余克光 (2008-5-22 19:55:52)
这几张照片是我从网上找到的,其中“母与子”是从不同网站找出,但发现竟是同一对母子,并完整记录了一个母亲从发现儿子被埋、求救、哭别到昏睡在儿子尸体旁的全过程。
小澜BB (2008-5-23 14:49:33)
QUOTE:
我觉得每个国家的媒体报道什么,报道的实质是什么,代表的利益都是和国家的制度,利益相挂钩的.我觉得中国的媒体处在社会主义这个环境里,所有的可能涉及敏感题材的新闻都要被审查,而且这中间可能还有各种各样的原因,使得真正报道出来的新闻是那么的"正式".我就觉得简单的从官方新闻,媒体报纸,几乎是得不到最新或者是最可靠的消息的.反而有时候那些小的评论,或者在网络流传的图片传播之迅速,让人不得不信服.有时候虚假的新闻也就这样流传出来.中国人好像已经习惯了网络,好像习惯了网络上传播的东西可能更快,更真实.这也许是一种悲哀,有的时候我们还要从国外的媒体去获取本国的真正信息,这也是一种讽刺.

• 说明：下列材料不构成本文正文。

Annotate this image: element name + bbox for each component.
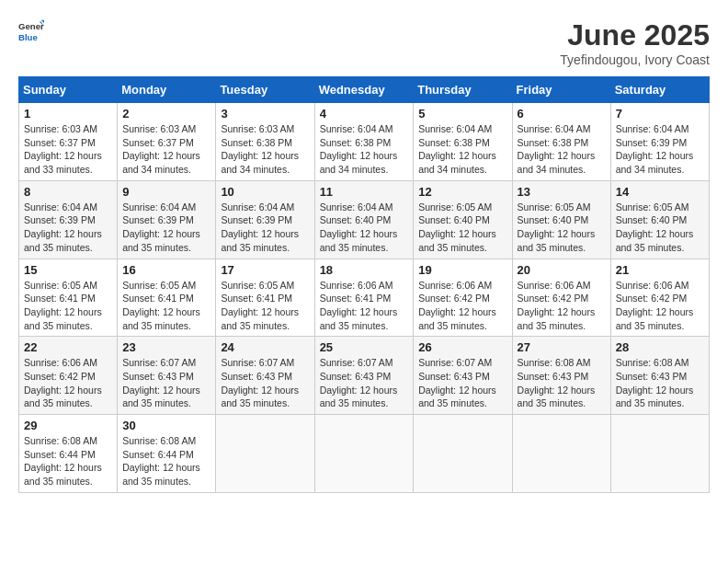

就先前CNN的事件,我觉得那个主持人骂了是不对,中国人也在强烈反击,中国政府也要求道歉,可是后来这件事情好像就有些不了了之了.说到底政府的态度到底是什么呢?我觉得中国的媒体还是没有真正"强"起来,所以才导致国外媒体不断的攻击.而反抗的往往只有平民大众的声音,这些声音大多到最后也是不了了之了.